Qu'en est-il aujourd'hui ? Pour rester dans le domaine hollywoodien qui nous occupe ici, ceux qui sont à présent à la place du vieux Ford, du vieux Cukor ou du vieil Hitchcock ont pour nom Boorman, Eastwood, Coppola, Friedkin, Verhoeven, Scorsese, De Palma, Spielberg, Lucas, Schrader, Scott, Stone, Carpenter, Dante, auxquels on peut ajouter les un peu moins âgés McTiernan et Cameron, qui approchent ou dépassent les soixante-dix ans. Le moins que l'on puisse dire est que, dans l'ensemble, le bilan n'est pas glorieux et ce pour plusieurs raisons. La première raison est totalement injuste et cruelle : elle tient à la condition physique. Malheureusement, certains hommes sont plus vite usés physiquement que d'autres. Pour prendre la génération née dans les années trente, si Eastwood ou Scott ont une longévité peu commune et continuent à mettre en scène de grosses productions à plus de 80 ans, ce n'est pas le cas de Friedkin, Boorman ou Coppola qui, toujours aussi brillants intellectuellement, se sont physiquement affaiblis et sont plus ou moins en retraite forcée. Le Coppola d’aujourd’hui, chancelant sur ses jambes comme on a pu le voir à la dernière cérémonie des Oscars, pourra-t-il mener à bien, comme il le désire, la superproduction Megalopolis ?... C’est peu vraisemblable. (2) Certes, il y a l'exemple de John Huston et des Gens de Dublin, chef-d’œuvre que le vieux maître a mis en scène en chaise roulante, avec une assistance respiratoire ; mais mettre en scène l'intimiste Gens de Dublin, ce n'est pas la même chose que mettre en scène le gigantesque Megalopolis

La deuxième raison, plus cruelle encore, est évidemment la perte d'inspiration ou la démotivation : on connaît le cas de Carpenter, en longue dépression après Ghosts of Mars, préférant jouer aux jeux vidéo que de retourner sur un plateau (il a fait une exception pour The Ward, quelques années plus tard) ; on connaît aussi le cas de Lucas qui ne veut plus réaliser de films et préfère profiter de ses milliards ; mais le cas le plus alarmant est celui de De Palma : le génial auteur de Phantom of the Paradise n'en finit pas de « s'enfoncer » depuis le début des années 2000. Qui aurait cru, au moment des Incorruptibles et de Outrages, que De Palma allait nous donner des œuvres aussi ternes que Passion ou Domino ? Certes, la vraie déchéance (pour tous les cinéastes cités dans ce texte, pas seulement De Palma) serait de finir sur le plateau d'une série télé anonyme… Du reste, il est probable qu’avec un gros budget, De Palma pourrait encore donner de belles choses. Mais sa manière de filmer, cérémoniale, opératique, avec une caméra souveraine et un montage ostentatoire, est complètement démodée dans le Hollywood disneyen d’aujourd’hui : une vision « dépassée » du cinéma, parmi de jeunes loups qui prennent vite la place, est un autre facteur de mise à la retraite forcée pour les grands cinéastes, et ce depuis toujours. Cela dit, il peut y avoir de petites résurrections, à la marge, comme pour Schrader : n’oublions pas que le come-back est une spécialité américaine…

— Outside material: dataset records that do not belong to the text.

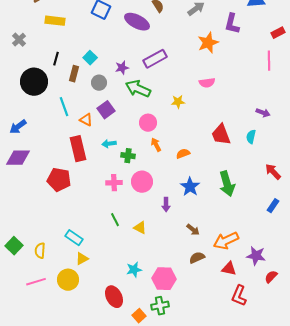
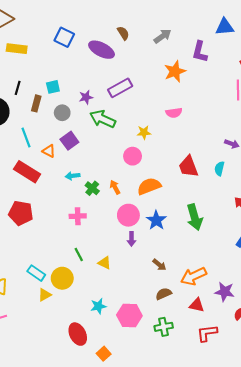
cyan square: (90, 58) -> (53, 87), turned 32
pink circle: (148, 123) -> (133, 156), moved
orange arrow: (156, 145) -> (115, 187), moved
red rectangle: (78, 149) -> (27, 172), moved, turned -45
orange semicircle: (183, 154) -> (149, 186), size x1.6
green cross: (128, 156) -> (92, 188), turned 32
pink circle: (142, 182) -> (128, 215), moved
yellow circle: (68, 280) -> (62, 278), moved
red L-shape: (239, 296) -> (207, 333), turned 60
green cross: (160, 306) -> (164, 327), moved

La troisième raison de ce bilan peu glorieux, raison essentielle, et sans doute la plus importante dans un tel contexte commercial, est l'insuccès répété. Depuis toujours, à Hollywood, la règle est simple, impitoyable : deux échecs consécutifs avec de gros budgets et vous êtes grillés. C'est ce qui est arrivé à McTiernan avec les bides quasi consécutifs, sur le marché américain, des onéreux Treizième guerrier et Rollerball (l’insuccès de Basic, au budget moyen, et l'affaire Pellicano qui a éclaté deux ans plus tard, n'ont évidemment rien arrangé). Que, entre ces deux échecs commerciaux, Thomas Crown ait bien fonctionné au box-office n'a rien changé. De plus, le domaine de prédilection de l’auteur, le blockbuster d’action à plus de 100 millions de dollars, rend impossible son retour, à plus de soixante-dix ans, et après tant d’années d’absence. Quel studio lui ferait confiance ?... C'est peu ou prou ce qui est arrivé à Verhoeven ou Stone : trop chers, trop fous. Evidemment, si vous combinez insuccès répété et perte d'inspiration, comme De Palma ou Dante, vous êtes morts. En marge de Hollywood, Woody Allen, au talent intact, semble insensible à l’âge et à l’insuccès commercial en raison de ses faibles budgets, mais sa bataille judiciaire contre le clan Farrow a fini par sérieusement le freiner dans son rythme métronomique d’un film par an. La perte de sacralisation du cinéma (de son cinéma ?), amplifiée par le streaming, contribue également à le démotiver.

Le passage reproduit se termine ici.